呪われた人が命を落とすメカニズムとは? 科学で紐解く「呪いの世界」

 生きていく中で、呪いや祟り、異形の怪物など、古今東西の不思議な逸話や昔話などに触れたことがあるだろう。たとえば、1900年代初頭に騒がれた「ファラオの呪い」。エジプト王家の墓の発掘作業に携わった考古学者が、次々と不審な死を遂げたというものだ。とくに、ツタンカーメン王墓の発掘の中心となったハワード・カーターの後援者・カーナヴォン卿の死はセンセーショナルに世界へ伝えられた。

 しかし、実は彼の死因は現代ではある程度解明されている。それはカミソリの傷口から菌血症にかかり、そこから肺炎を引き起こしたこと。中川朝子氏の著書『呪いを、科学する』(ディスカヴァー・トゥエンティワン)では、このように「呪い」として伝えられてきたさまざまな事象を”主に医学を中心とした科学知識”に基づいて解明している。

 「呪い」や「呪術」というと、南米やアフリカ大陸などでは今でも行われているイメージだ。その通り、同書で取り上げているハイチのブードゥー教には、「呪殺」という概念があるという。読んで字の通り呪いで相手を殺すわけだが、これも科学的なアプローチで見ると解明可能だ。

「アメリカの生理学者であるウォルター・キャノンは、ブードゥー死の原因がストレスであるという仮説を提唱しました。(中略)呪いを受けたことを呪われた本人が知ったとき、当人には莫大なストレスが降りかかることが予想されます。そしてその緊張状態の持続が、心臓や血圧に負担をかけ、当人の生命を脅かす……というわけです」(同書より)

 実際に強い恐怖や不安を感じると、たこつぼ心筋症や致死性不整脈を引き起こす「カテコラミン」という物質の分泌が促されることも分かっている。不思議な力ではなく、ストレスという「呪い」によって人を殺すことは可能なのだ。

 呪術のように能動的に人を呪うわけではなく、都市伝説的に語られる呪いもある。映画『シンドラーのリスト』のテーマソングとしても有名な『暗い日曜日』という歌を知っているだろうか。この歌は、1933年の発表以来「聞いた人は自殺する」という都市伝説が語られている。

 作曲者自身も焼身自殺をしており、実際に自殺行動に走った人が多くいたため、一時は放送禁止になったこともあるそうだ。この呪いを解明するには、まずは当時の社会情勢を紐解く必要がある。1930年代は第一次世界大戦の真っ只中。戦争で不安定になったメンタルが、暗い曲調の『暗い日曜日』を聞いて崩れてしまうのは想像に難くない。

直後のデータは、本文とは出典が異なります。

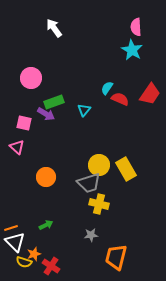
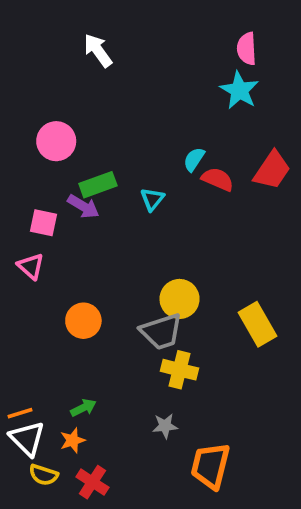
yellow rectangle: (126, 169) -> (257, 324), moved
orange star: (34, 254) -> (73, 440), moved

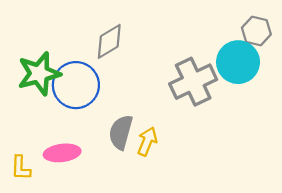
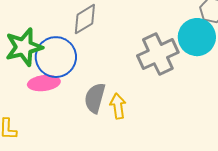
yellow arrow: (147, 141) -> (118, 106), turned -30
pink ellipse: (62, 153) -> (44, 83), moved

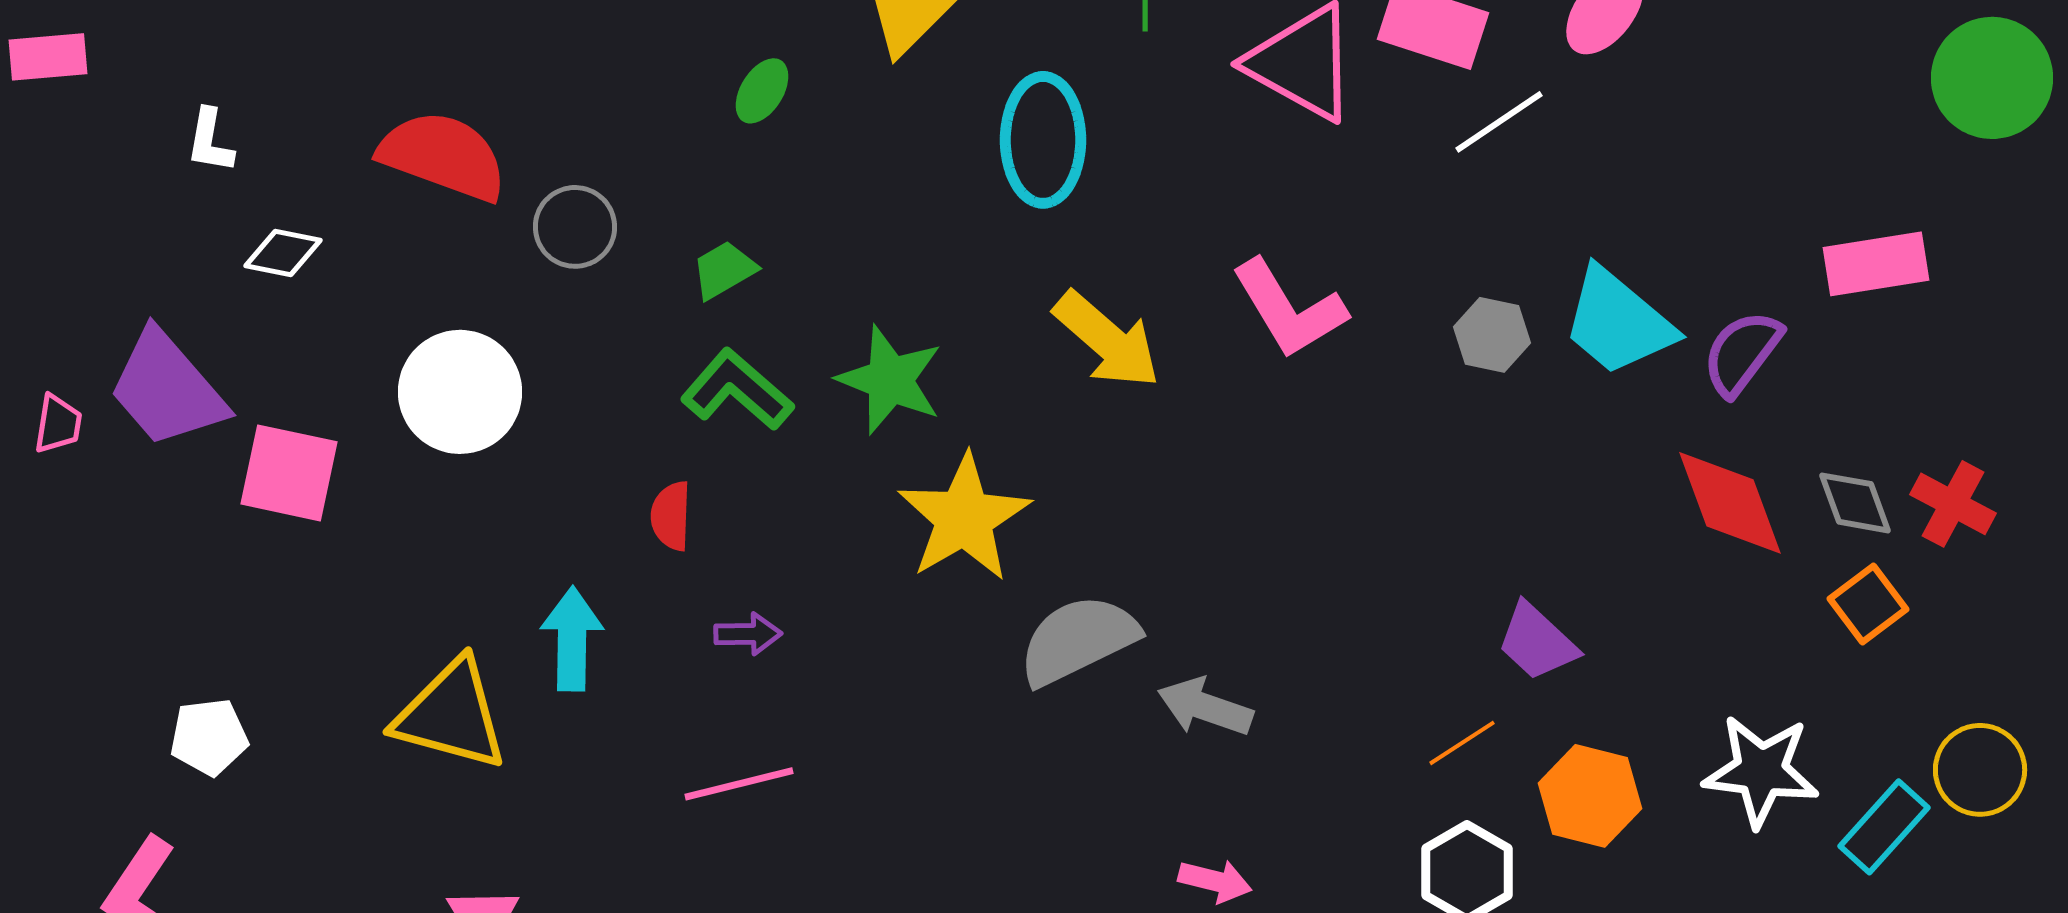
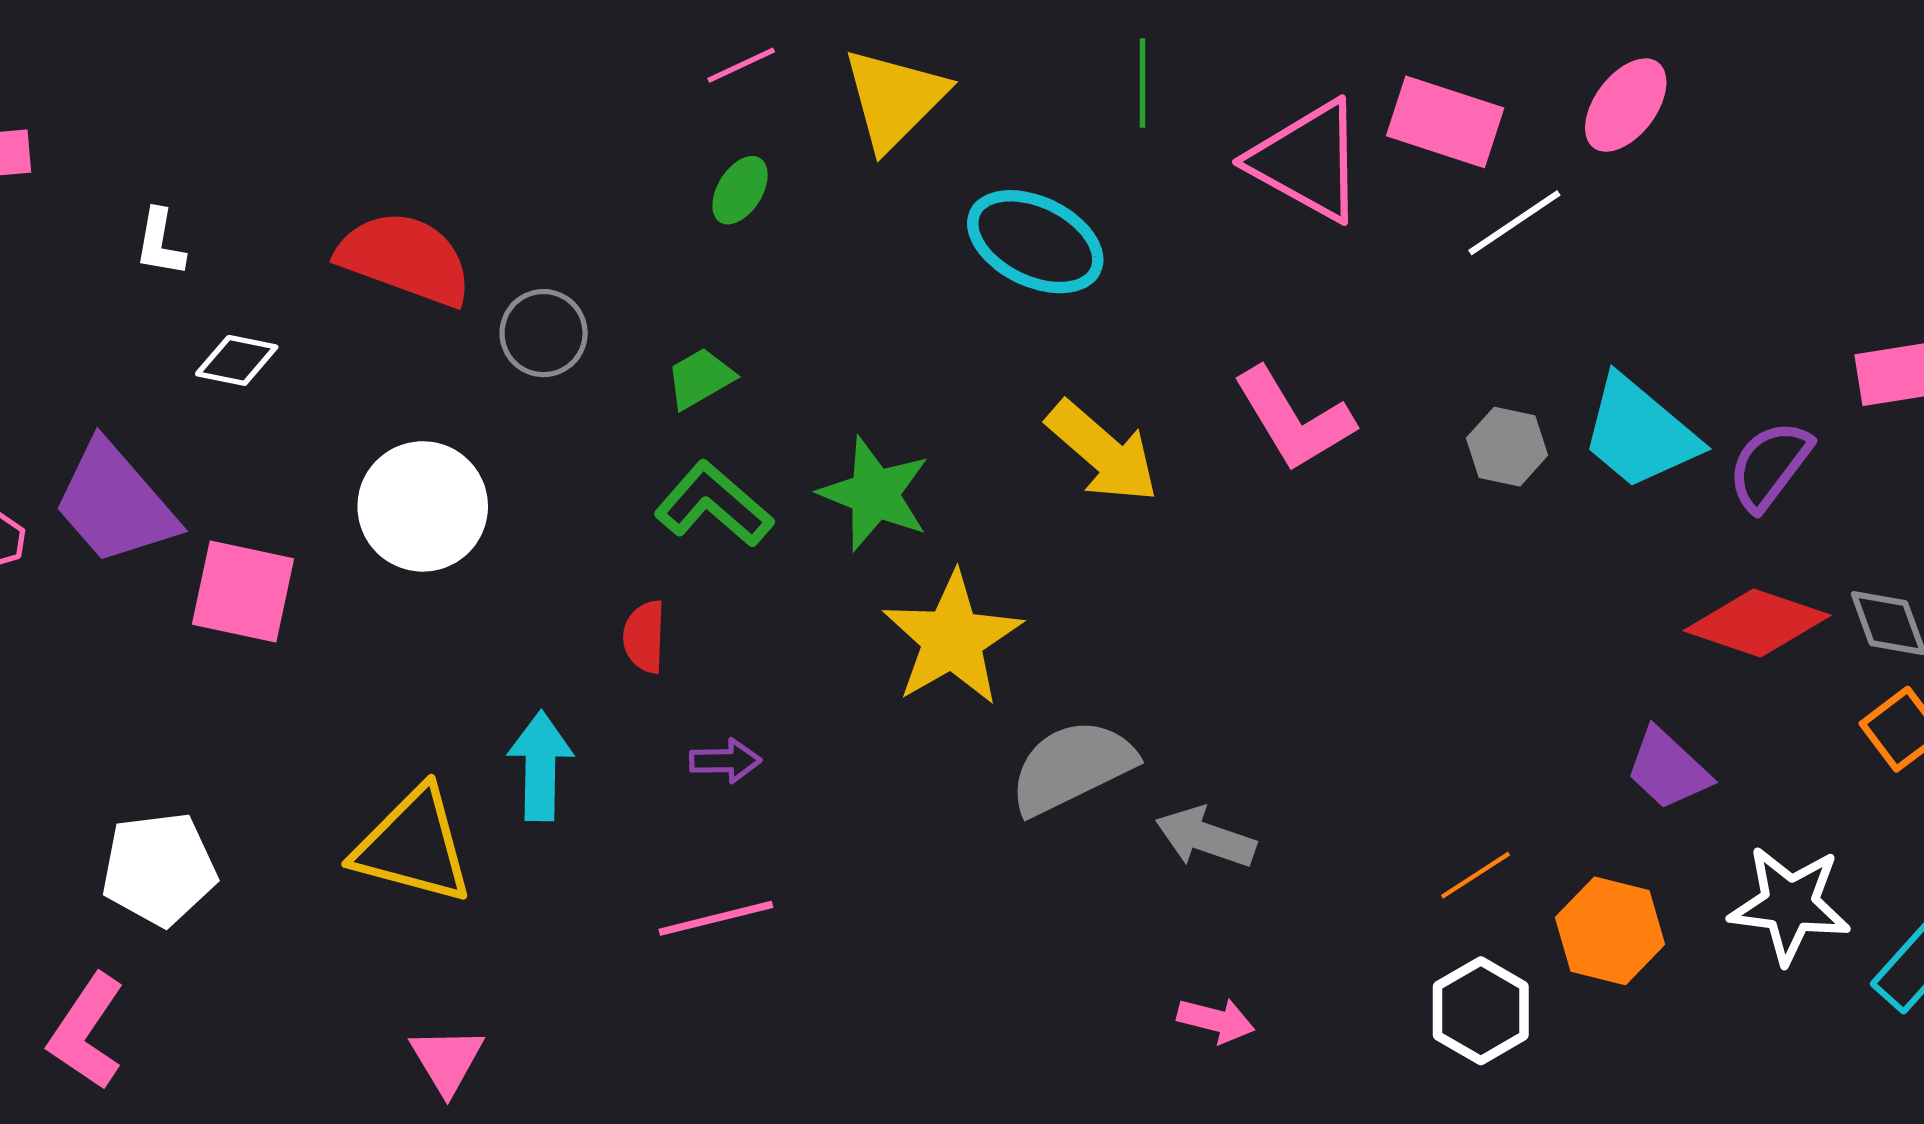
cyan ellipse: (1043, 140) -> (1035, 242), turned -64
red diamond: (1730, 503) -> (1757, 623), turned -51
purple trapezoid: (1537, 642) -> (1668, 769), moved
white pentagon: (209, 737) -> (159, 869), size x1.4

 そして、自殺が連鎖する理由は「ウェルテル効果」によるものだ。

「ウェルテル効果とは、マスメディアの自殺報道に影響されて自殺が増える現象のことで、(中略)『ニューヨーク・タイムズ』に掲載された自殺記事と全米の自殺者数を分析した結果、自殺報道後に自殺者が増える傾向を示したそうです」(同書より)

 曲を聞いたことで呪いにかかって死んだわけではなく、不安定なメンタルのところに暗い曲を聞いたから自死を選んでしまった。そしてその自殺が報道されたことで、ウェルテル効果によって連鎖的に自殺者が増えたのが真相というわけだ。ちなみに現在ではWHOの「自殺報道ガイドライン」で、マスメディアが報道の際に自殺の手段や場所を明示しないことが推奨されている。

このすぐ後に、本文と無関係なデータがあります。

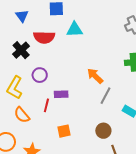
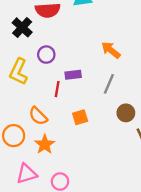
gray line: (105, 96) -> (109, 84), moved
orange semicircle: (22, 115) -> (38, 116), moved

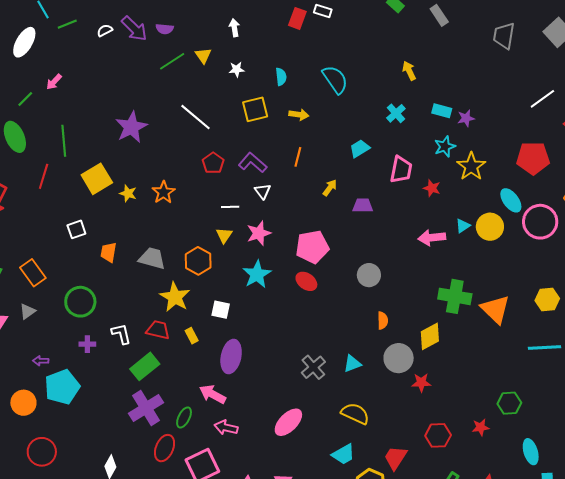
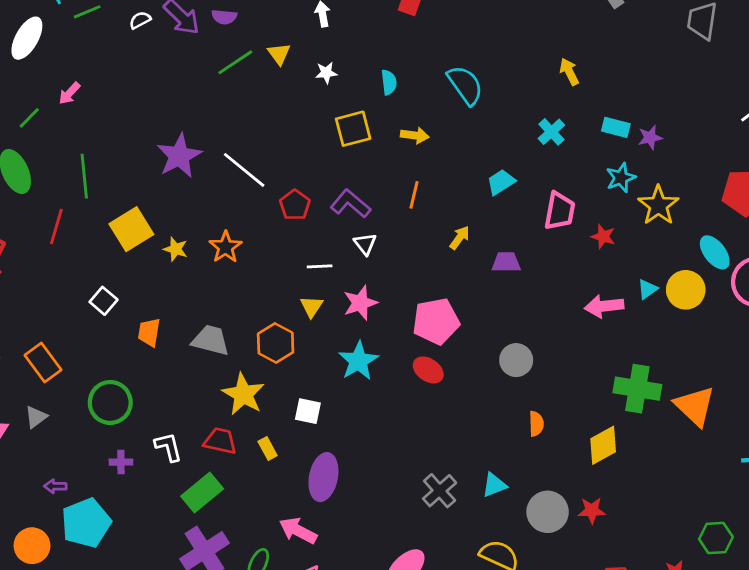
white line: (195, 117) -> (244, 170), moved
white square: (76, 229) -> (104, 301), turned -30
gray circle: (399, 358) -> (548, 512), moved

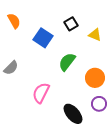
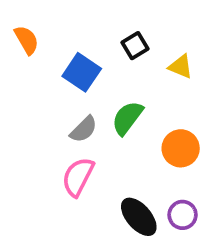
gray semicircle: (11, 68) -> (84, 129), moved
purple circle: (99, 104) -> (183, 215), moved

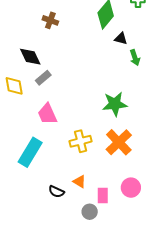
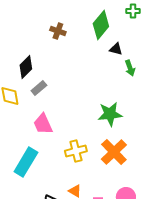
brown cross: (50, 20) -> (58, 31), moved
black diamond: (30, 57) -> (26, 67), turned 70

 では、日本各地で古くから語り継がれる異形の呪い、「鬼」についてはどうだろう。赤や青の肌に、大きな巨体。鬼と言って思い浮かぶこれらの特徴は、法医学で説明できるそうである。人が死んだあと、人体は「早期死体現象」と「晩期死体現象」の2つの過程を経て腐敗していく。

 晩期死体現象では腐敗から発生したガスで体が膨らみ、巨大化する際に文字通り「鬼」の様相を呈するというのだ。さらに、赤鬼・青鬼についても説明がつくという。

「なんと、腐敗の始まった死体は、段階によってその色を変化させていくのです。まず、死体は青色に変化(青鬼化)します。これは腐敗ガスが色素を変性させるためです。続いて、死体はヘモグロビンの崩壊により染色されます。ヘモグロビン染色が進行すると、青色だった皮膚の色は赤色へと変化するのです(赤鬼化)」(同書より)

 確かに、現代なら晩期死体現象に移行するまでに然るべき処置を施し火葬してしまうが、火葬が一般的ではなかった時代では、「死後に鬼に転じた」と思われても仕方がないのかもしれない。同様に、河童にも「子どもの水死体」という説があるそうだ。

 同書ではこのように、数々の呪いを科学で解説しているが、決して「呪いはない」と言いたいわけではない。現に、「呪いは形を変えながら、今なお現代に潜んでいます」とも記されている。とくに日本は呪いと密接に関わってきた風土があり、現代では呪いを題材にしたコンテンツが作られているのを目にする機会も多いだろう。著者が言うように、呪いを否定するのではなく、新たな呪いの楽しみ方を探るために同書を活用したい。